Could you please repeat the data below word for word?
** Opening Working data block **
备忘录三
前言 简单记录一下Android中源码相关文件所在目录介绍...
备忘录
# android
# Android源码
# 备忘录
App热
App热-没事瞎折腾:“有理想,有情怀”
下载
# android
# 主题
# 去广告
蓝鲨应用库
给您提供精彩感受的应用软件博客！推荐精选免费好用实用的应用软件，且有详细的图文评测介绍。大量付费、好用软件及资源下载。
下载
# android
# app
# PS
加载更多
** Closing Working data block **
Written reply:
备忘录三
前言 简单记录一下Android中源码相关文件所在目录介绍...
备忘录
# android
# Android源码
# 备忘录
App热
App热-没事瞎折腾:“有理想,有情怀”
下载
# android
# 主题
# 去广告
蓝鲨应用库
给您提供精彩感受的应用软件博客！推荐精选免费好用实用的应用软件，且有详细的图文评测介绍。大量付费、好用软件及资源下载。
下载
# android
# app
# PS
加载更多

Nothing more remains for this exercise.